Because many internet applications make money from adverting, they are designed to keep people using them for as long as possible. And they use psychological tricks to produce compulsive behavior[Harris]. These tricks include: alert notifications and sounds to get you to use the application, hiding the clock so you can't tell how long you've been using the application, tracking streaks to make sure you use the application every day, auto playing videos to grab your attention whether you intended to watch a video or not, and games may use repetitive music to put users in a trance-like state. "

Sean Parker, the founding president of Facebook, said[Parker]

... The thought process that went into building these applications ... was all about: 'How do we consume as much of your time and conscious attention as possible?' And that means that we need to sort of give you a little dopamine hit every once in a while, because someone liked or commented on a photo or a post or whatever.
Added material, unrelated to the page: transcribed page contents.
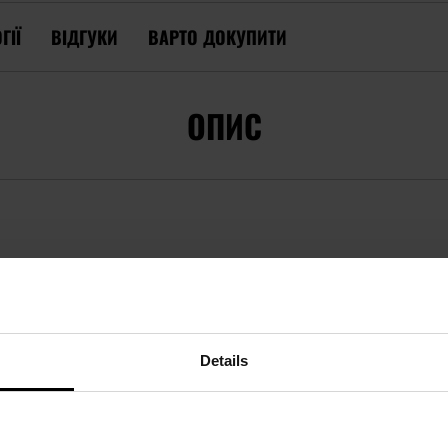
ГІЇ
ВІДГУКИ
ВАРТО ДОКУПИТИ
ОПИС
L 4.0 TACTICAL WINTER JACKET - BROWN GRE
 Grey з повітропроникною
мембраною PU
та підкладкою з 
хисного
нейлонового матеріалу, посиленого плетінням
Rip-S
Details
ги, водночас не шурхотить і дозволяє безшумно рухатися. З
а стійкого до розривів матеріалу
Cordura
.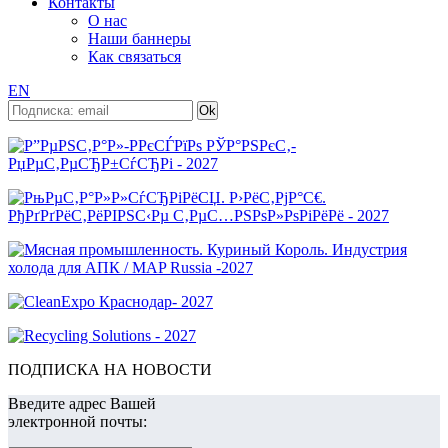
Контакты
О нас
Наши баннеры
Как связаться
EN
ПОДПИСКА НА НОВОСТИ
Введите адрес Вашей
электронной почты: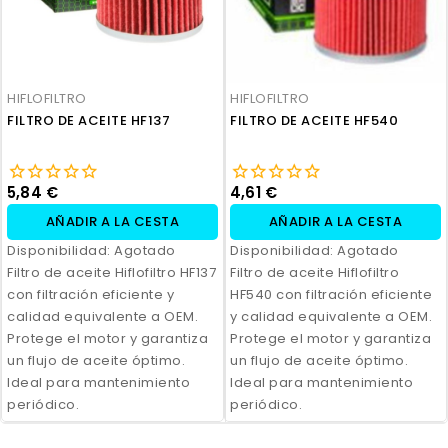
HIFLOFILTRO
HIFLOFILTRO
FILTRO DE ACEITE HF137
FILTRO DE ACEITE HF540
5,84 €
4,61 €
AÑADIR A LA CESTA
AÑADIR A LA CESTA
Disponibilidad:
Agotado
Disponibilidad:
Agotado
Filtro de aceite Hiflofiltro HF137
Filtro de aceite Hiflofiltro
con filtración eficiente y
HF540 con filtración eficiente
calidad equivalente a OEM.
y calidad equivalente a OEM.
Protege el motor y garantiza
Protege el motor y garantiza
un flujo de aceite óptimo.
un flujo de aceite óptimo.
Ideal para mantenimiento
Ideal para mantenimiento
periódico.
periódico.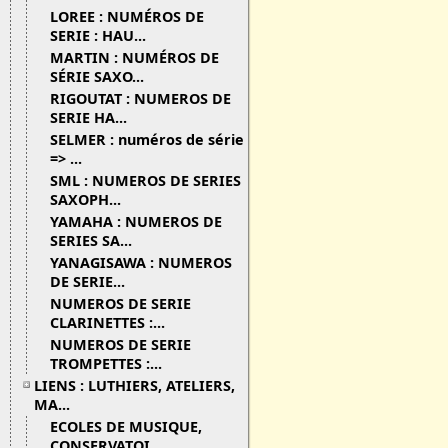
LOREE : NUMÉROS DE
SERIE : HAU...
MARTIN : NUMÉROS DE
SÉRIE SAXO...
RIGOUTAT : NUMEROS DE
SERIE HA...
SELMER : numéros de série
=> ...
SML : NUMEROS DE SERIES
SAXOPH...
YAMAHA : NUMEROS DE
SERIES SA...
YANAGISAWA : NUMEROS
DE SERIE...
NUMEROS DE SERIE
CLARINETTES :...
NUMEROS DE SERIE
TROMPETTES :...
LIENS : LUTHIERS, ATELIERS,
MA...
ECOLES DE MUSIQUE,
CONSERVATOI...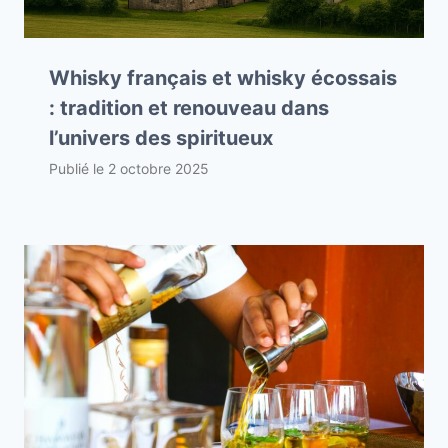
Whisky français et whisky écossais
: tradition et renouveau dans
l’univers des spiritueux
Publié le
2 octobre 2025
And that's going to get you to contribute more content, and that's going to get you more likes and comments.​
It's a social-validation feedback loop it's like exactly the kind of thing that a hacker like myself would come up with, because you're exploiting a vulnerability in human psychology. The inventors, creators - it's me, it's Mark [Zuckerberg], it's Kevin Systrom on Instagram, it's all of these people - understood this consciously. And we did it anyway.​
...​
God only knows what it's doing to our children's brains.​

Chamath Palihapitiya, former Facebook vice president for user growth was quoted in a article in The Verge[Vincent]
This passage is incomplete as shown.